Capture d’écran 2015-02-04 à 12.55.26I was tempted to try and claim the cost as a legitimate work expense – seriously after four hours of writing my right hand and supporting body parts definitely needed a little attention. However, I recalled the drama of the parliamentary expenses scandal and thought that claiming for a massage was probably the kind of things that might be as misinterpreted as was expecting the public to foot the bill for upkeep of a duck house.

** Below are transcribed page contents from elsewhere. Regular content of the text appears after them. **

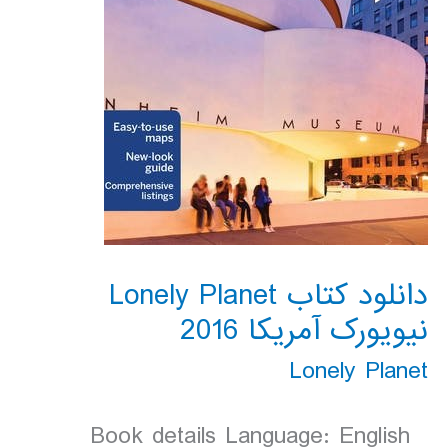
دانلود کتاب Lonely Planet
نیویورک آمریکا 2016
Lonely Planet
Book details Language: English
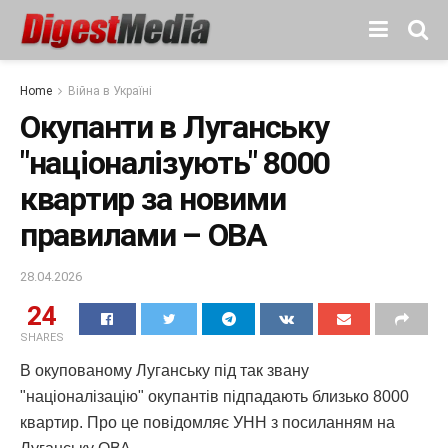
Home
Війна в Україні
Окупанти в Луганську
"націоналізують" 8000
квартир за новими
правилами – ОВА
28.04.2026
24
SHARES
В окупованому Луганську під так звану
"націоналізацію" окупантів підпадають близько 8000
квартир. Про це повідомляє УНН з посиланням на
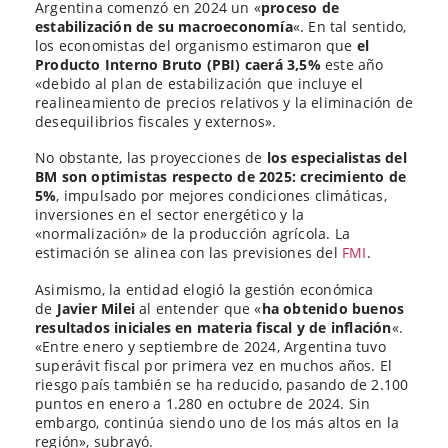
Argentina comenzó en 2024 un «
proceso de
estabilización de su macroeconomía
«. En tal sentido,
los economistas del organismo estimaron que
el
Producto Interno Bruto (PBI) caerá 3,5%
este año
«debido al plan de estabilización que incluye el
realineamiento de precios relativos y la eliminación de
desequilibrios fiscales y externos».
No obstante, las proyecciones de
los especialistas del
BM son optimistas respecto de 2025: crecimiento de
5%
, impulsado por mejores condiciones climáticas,
inversiones en el sector energético y la
«normalización» de la producción agrícola. La
estimación se alinea con las previsiones del
FMI
.
Asimismo, la entidad elogió la gestión económica
de
Javier Milei
al entender que «
ha obtenido buenos
resultados iniciales en materia fiscal y de inflación
«.
«Entre enero y septiembre de 2024, Argentina tuvo
superávit fiscal por primera vez en muchos años. El
riesgo país también se ha reducido, pasando de 2.100
puntos en enero a 1.280 en octubre de 2024. Sin
embargo, continúa siendo uno de los más altos en la
región», subrayó.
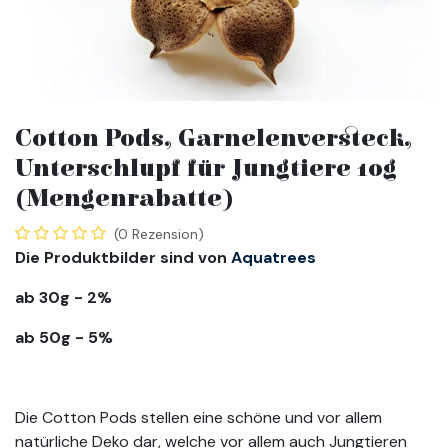
Cotton Pods, Garnelenversteck,
Unterschlupf für Jungtiere 10g
(Mengenrabatte)
(0 Rezension)
Die Produktbilder sind von
Aquatrees
ab 30g - 2%
ab 50g - 5%
Die Cotton Pods stellen eine schöne und vor allem
natürliche Deko dar, welche vor allem auch Jungtieren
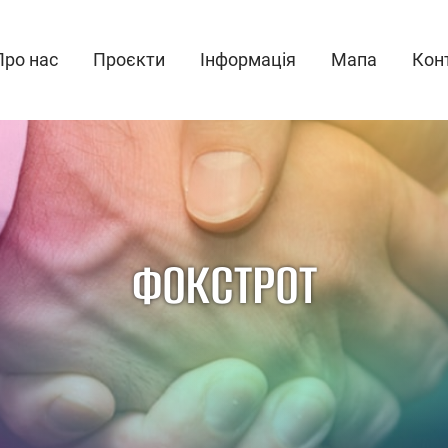
Про нас
Проєкти
Інформація
Мапа
Кон
ФОКСТРОТ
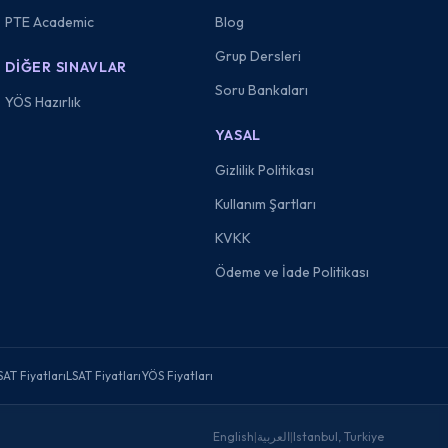
PTE Academic
Blog
Grup Dersleri
DIĞER SINAVLAR
Soru Bankaları
YÖS Hazırlık
YASAL
Gizlilik Politikası
Kullanım Şartları
KVKK
Ödeme ve İade Politikası
SAT Fiyatları
LSAT Fiyatları
YÖS Fiyatları
English
|
العربية
|
Istanbul, Turkiye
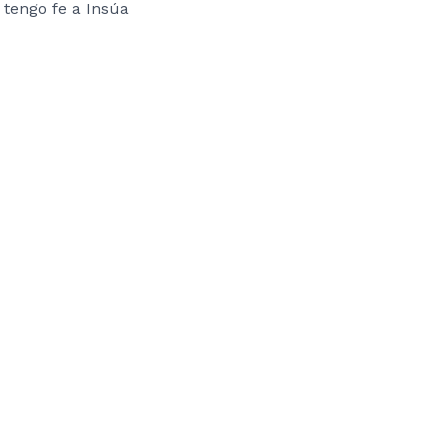
 tengo fe a Insúa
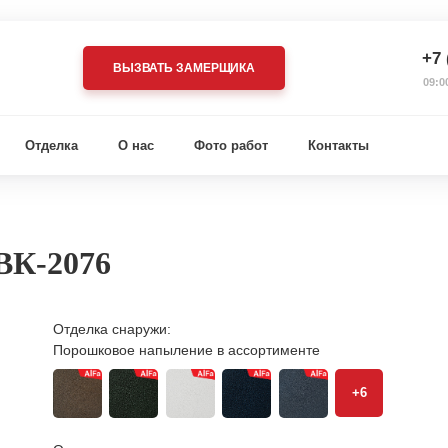
+7 
ВЫЗВАТЬ ЗАМЕРЩИКА
09:0
Отделка
О нас
Фото работ
Контакты
ВК-2076
Отделка снаружи:
Порошковое напыление в ассортименте
+6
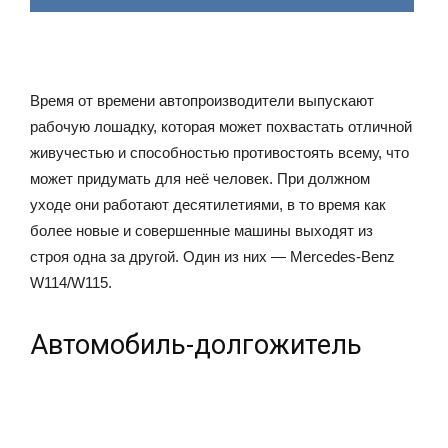
Время от времени автопроизводители выпускают
рабочую лошадку, которая может похвастать отличной
живучестью и способностью противостоять всему, что
может придумать для неё человек. При должном
уходе они работают десятилетиями, в то время как
более новые и совершенные машины выходят из
строя одна за другой. Один из них — Mercedes-Benz
W114/W115.
Автомобиль-долгожитель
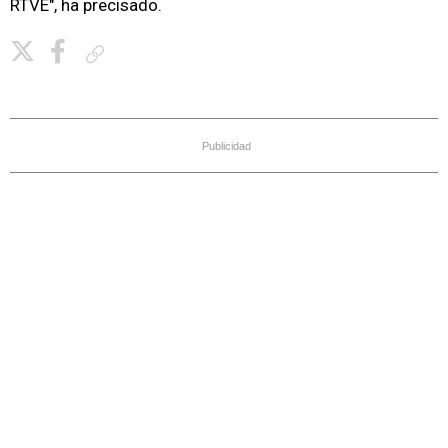
RTVE", ha precisado.
Copiar enlace
Publicidad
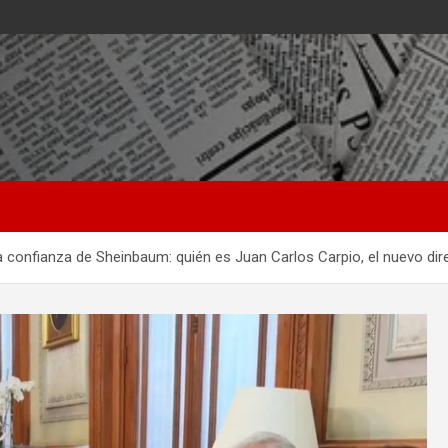
la confianza de Sheinbaum: quién es Juan Carlos Carpio, el nuevo di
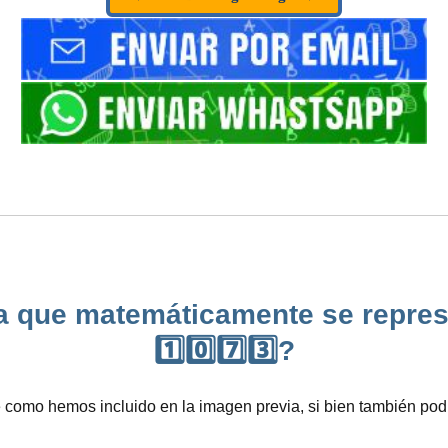
a que matemáticamente se repres
1️⃣0️⃣7️⃣3️⃣?
omo hemos incluido en la imagen previa, si bien también podr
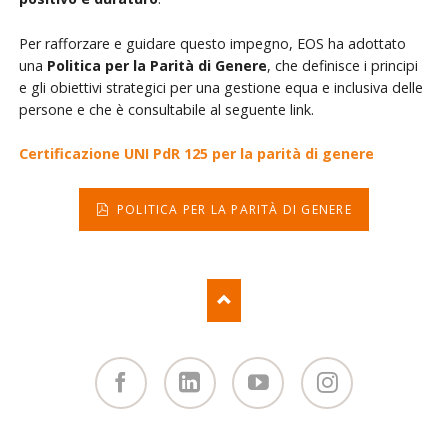
Per rafforzare e guidare questo impegno, EOS ha adottato
una
Politica per la Parità di Genere
, che definisce i principi
e gli obiettivi strategici per una gestione equa e inclusiva delle
persone e che è consultabile al seguente link.
Certificazione UNI PdR 125 per la parità di genere
POLITICA PER LA PARITÀ DI GENERE
Facebook
Linked
You
Instagram
in
Tube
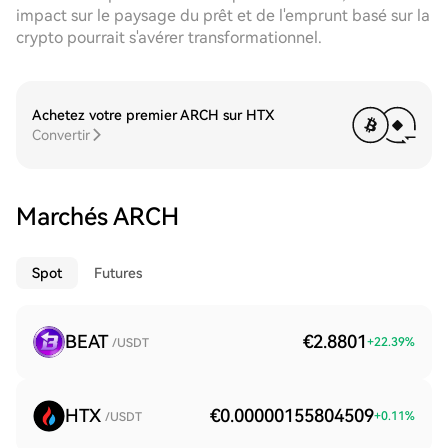
impact sur le paysage du prêt et de l'emprunt basé sur la
crypto pourrait s'avérer transformationnel.
Achetez votre premier ARCH sur HTX
Convertir
Marchés ARCH
Spot
Futures
BEAT
€2.8801
+
22.39
%
/USDT
HTX
€0.00000155804509
+
0.11
%
/USDT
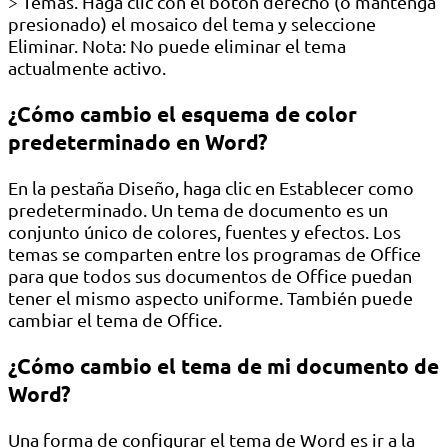
> Temas. Haga clic con el botón derecho (o mantenga
presionado) el mosaico del tema y seleccione
Eliminar. Nota: No puede eliminar el tema
actualmente activo.
¿Cómo cambio el esquema de color
predeterminado en Word?
En la pestaña Diseño, haga clic en Establecer como
predeterminado. Un tema de documento es un
conjunto único de colores, fuentes y efectos. Los
temas se comparten entre los programas de Office
para que todos sus documentos de Office puedan
tener el mismo aspecto uniforme. También puede
cambiar el tema de Office.
¿Cómo cambio el tema de mi documento de
Word?
Una forma de configurar el tema de Word es ir a la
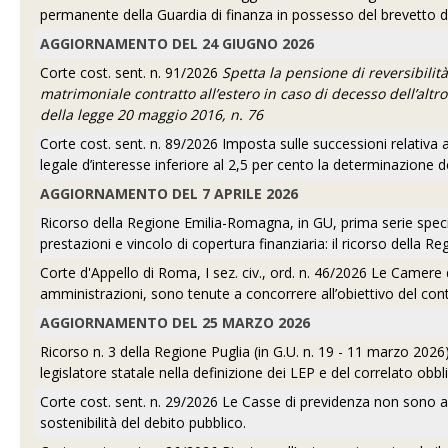
permanente della Guardia di finanza in possesso del brevetto di 
AGGIORNAMENTO DEL 24 GIUGNO 2026
Corte cost. sent. n. 91/2026
Spetta la pensione di reversibilit
matrimoniale contratto all’estero in caso di decesso dell’altr
della legge 20 maggio 2016, n. 76
Corte cost. sent. n. 89/2026 Imposta sulle successioni relativa a
legale d’interesse inferiore al 2,5 per cento la determinazione d
AGGIORNAMENTO DEL 7 APRILE 2026
Ricorso della Regione Emilia-Romagna, in GU, prima serie special
prestazioni e vincolo di copertura finanziaria: il ricorso della
Corte d'Appello di Roma, I sez. civ., ord. n. 46/2026 Le Camere
amministrazioni, sono tenute a concorrere all’obiettivo del co
AGGIORNAMENTO DEL 25 MARZO 2026
Ricorso n. 3 della Regione Puglia (in G.U. n. 19 - 11 marzo 2026
legislatore statale nella definizione dei LEP e del correlato obbl
Corte cost. sent. n. 29/2026 Le Casse di previdenza non sono astr
sostenibilità del debito pubblico.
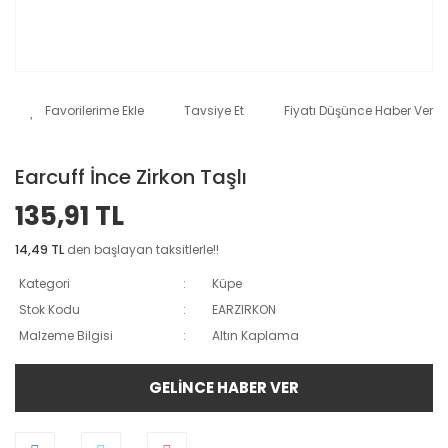
Tavsiye Et
Fiyatı Düşünce Haber Ver
Earcuff İnce Zirkon Taşlı
135,91 TL
14,49 TL
den başlayan taksitlerle!!
Kategori
Küpe
Stok Kodu
EARZIRKON
Malzeme Bilgisi
Altın Kaplama
GELİNCE HABER VER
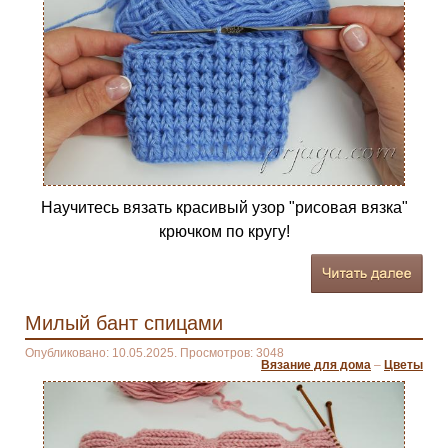
Научитесь вязать красивый узор "рисовая вязка"
крючком по кругу!
Милый бант спицами
Опубликовано: 10.05.2025. Просмотров: 3048
Вязание для дома
–
Цветы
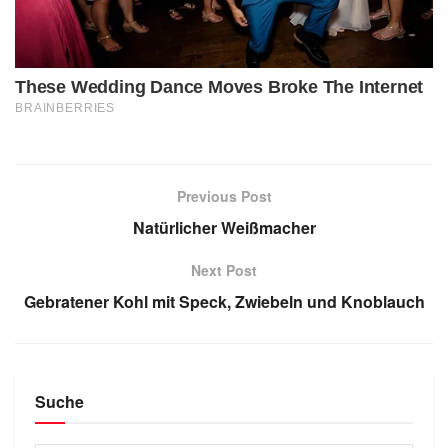
Previous Post
Natürlicher Weißmacher
Next Post
Gebratener Kohl mit Speck, Zwiebeln und Knoblauch
Suche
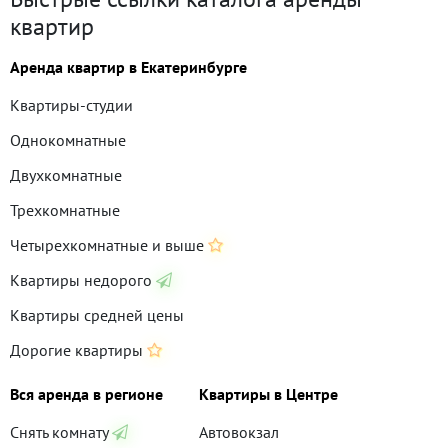
квартир
Аренда квартир в Екатеринбурге
Квартиры-студии
Однокомнатные
Двухкомнатные
Трехкомнатные
Четырехкомнатные и выше
Квартиры недорого
Квартиры средней цены
Дорогие квартиры
Вся аренда в регионе
Квартиры в Центре
Снять комнату
Автовокзал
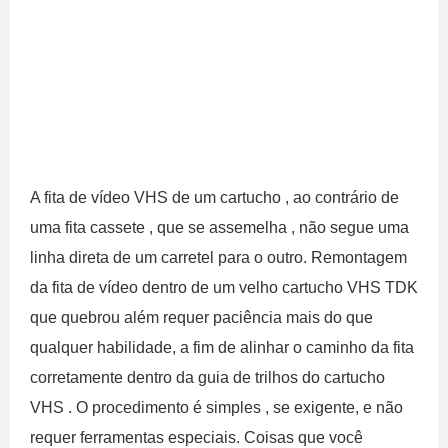
A fita de vídeo VHS de um cartucho , ao contrário de
uma fita cassete , que se assemelha , não segue uma
linha direta de um carretel para o outro. Remontagem
da fita de vídeo dentro de um velho cartucho VHS TDK
que quebrou além requer paciência mais do que
qualquer habilidade, a fim de alinhar o caminho da fita
corretamente dentro da guia de trilhos do cartucho
VHS . O procedimento é simples , se exigente, e não
requer ferramentas especiais. Coisas que você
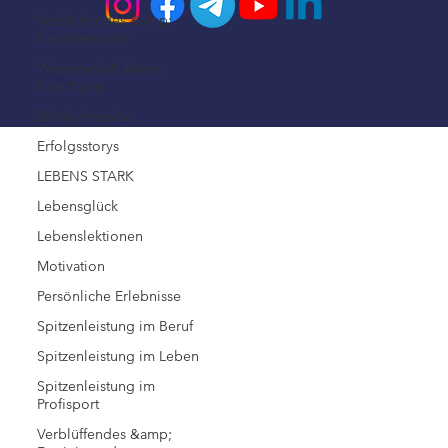
Verblüffendes &amp;
Faszinierendes
Impressum
Wissenschaft &amp;
© 2026 Steffen Kirchner Academy
Forschung
Datenschutz
Erfolgsimpulse
Erfolgsstorys
LEBENS STARK
Lebensglück
Lebenslektionen
Motivation
Persönliche Erlebnisse
Spitzenleistung im Beruf
Spitzenleistung im Leben
Spitzenleistung im
Profisport
Verblüffendes &amp;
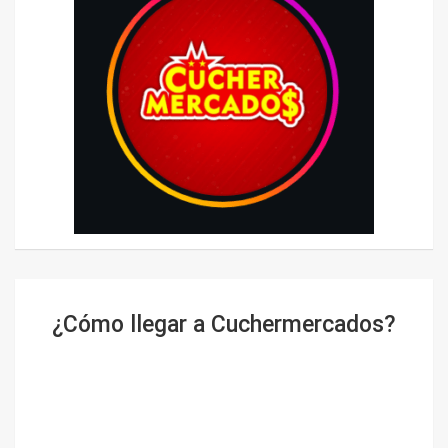
¿Cómo llegar a Cuchermercados?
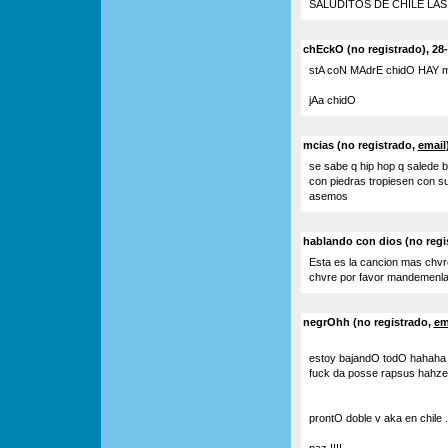
SALUDITOS DE CHILE LAS
chEckO (no registrado), 28
stA coN MAdrE chidO HAY m
jAa chidO
mcias (no registrado,
email
se sabe q hip hop q salede b
con piedras tropiesen con su
asemos
hablando con dios (no regi
Esta es la cancion mas chvr
chvre por favor mandemenl
negrOhh (no registrado,
em
estoy bajandO todO hahaha m
fuck da posse rapsus hahze y
prontO doble v aka en chile .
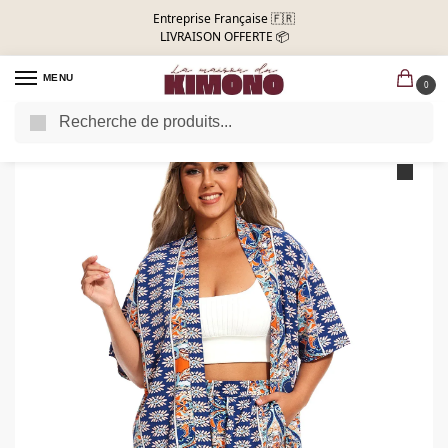
Entreprise Française 🇫🇷
LIVRAISON OFFERTE 📦
MENU
0
Recherche
Accueil
Kimono Femme
Ensemble Kimono Femme
Ensemble kimono femme | Summer time
/
/
/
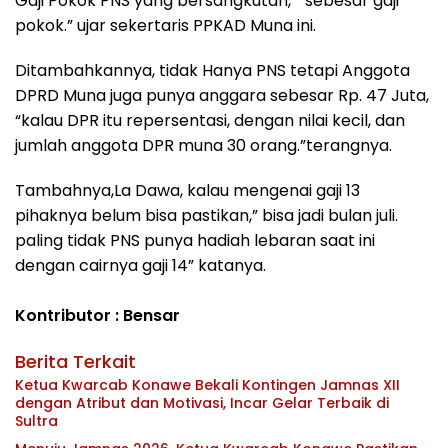
Gaji Pokok PNS yang bersangkutan, “ sebesar gaji
pokok.” ujar sekertaris PPKAD Muna ini.
Ditambahkannya, tidak Hanya PNS tetapi Anggota
DPRD Muna juga punya anggara sebesar Rp. 47 Juta,
“kalau DPR itu repersentasi, dengan nilai kecil, dan
jumlah anggota DPR muna 30 orang.”terangnya.
Tambahnya,La Dawa, kalau mengenai gaji 13
pihaknya belum bisa pastikan,” bisa jadi bulan juli.
paling tidak PNS punya hadiah lebaran saat ini
dengan cairnya gaji 14” katanya.
Kontributor : Bensar
Berita Terkait
Ketua Kwarcab Konawe Bekali Kontingen Jamnas XII
dengan Atribut dan Motivasi, Incar Gelar Terbaik di
Sultra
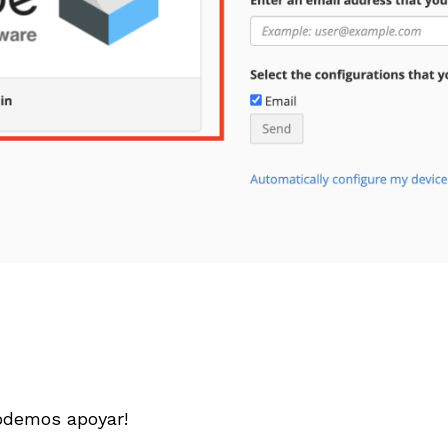
odemos apoyar!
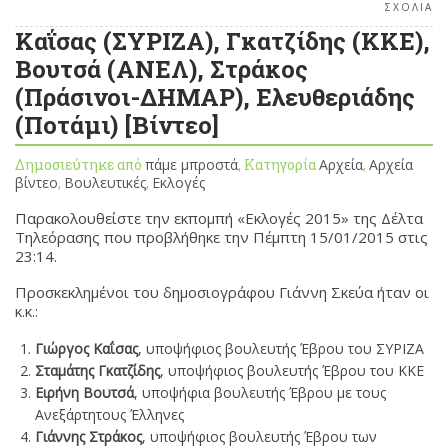
ΣΧΟΛΙΑ
Καΐσας (ΣΥΡΙΖΑ), Γκατζίδης (ΚΚΕ),
Βουτσά (ΑΝΕΛ), Στράκος
(Πράσινοι-ΔΗΜΑΡ), Ελευθεριάδης
(Ποτάμι) [Βίντεο]
Δημοσιεύτηκε από
πάμε μπροστά
, Κατηγορία
Αρχεία
,
Αρχεία
βίντεο
,
Βουλευτικές
,
Εκλογές
Παρακολουθείστε την εκπομπή «Εκλογές 2015» της Δέλτα
Τηλεόρασης που προβλήθηκε την Πέμπτη 15/01/2015 στις
23:14.
Προσκεκλημένοι του δημοσιογράφου Γιάννη Σκεύα ήταν οι
κ.κ.:
Γιώργος Καΐσας
, υποψήφιος βουλευτής Έβρου του ΣΥΡΙΖΑ
Σταμάτης Γκατζίδης
, υποψήφιος βουλευτής Έβρου του ΚΚΕ
Ειρήνη Βουτσά
, υποψήφια βουλευτής Έβρου με τους
Ανεξάρτητους Έλληνες
Γιάννης Στράκος
, υποψήφιος βουλευτής Έβρου των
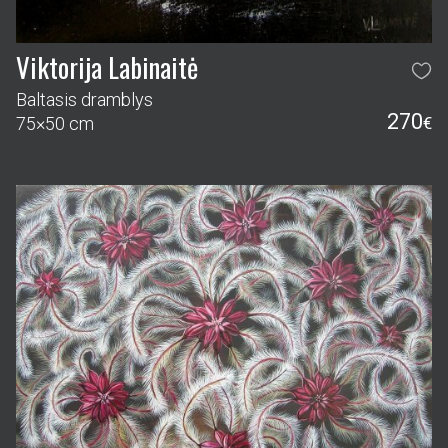
Viktorija Labinaitė
Baltasis dramblys
270
75×50 cm
€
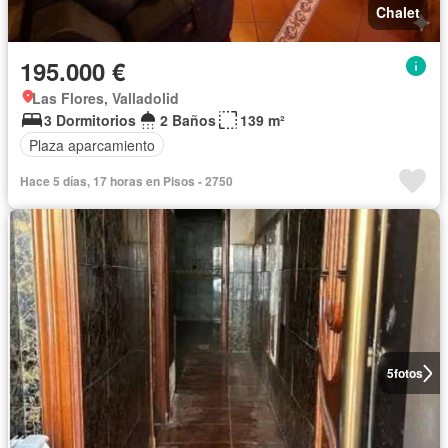
Chalet
195.000 €
Las Flores, Valladolid
3 Dormitorios
2 Baños
139 m²
Plaza aparcamiento
Hace 5 días, 17 horas en Pisos - 2750
5
fotos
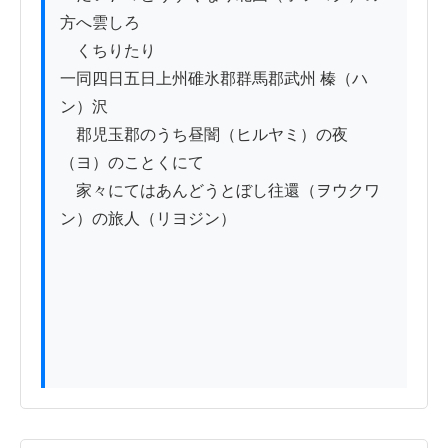
方へ雲しろ

　くちりたり

一同四日五日上州碓氷郡群馬郡武州 榛（ハ
ン）沢

　郡児玉郡のうち昼闇（ヒルヤミ）の夜
（ヨ）のことくにて

　家々にてはあんどうとぼし往還（ヲウクワ
ン）の旅人（リヨジン）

After the conference I allowed myself the luxury of staying on in Bangkok one extra day so did get to enjoy a day of trawling through the markets, finally having a swim in the pool and enjoying a final massage and Thai meal before my 2am flight home.

The effect of the massage and very late/early flight did help me to sleep for the first part of the journey (there was a stopover in Abu Dhabi) so I was slightly more rested on arrival at Geneva than at Bangkok. However any remaining sleepiness was quickly eradicated as I disembarked the plane in my light summer wear and discovered myself woefully unprepared for the snow falling around me in Switzerland.

Capture d’écran 2015-02-04 à 14.27.59So travelling for work was harder than I had anticipated and really pretty exhausting (I’m still struggling today) but if asked to go again I think I could probably rise to the challenge!

* Would definitely recommend Hector’s Search for Happiness and St Vincent. Quite enjoyed the Fury and I thought Boyhood an interesting concept even if I wouldn’t be in a hurry to watch again. I didn’t think much of Lucy and was pretty unnerved by Before I Go To Sleep.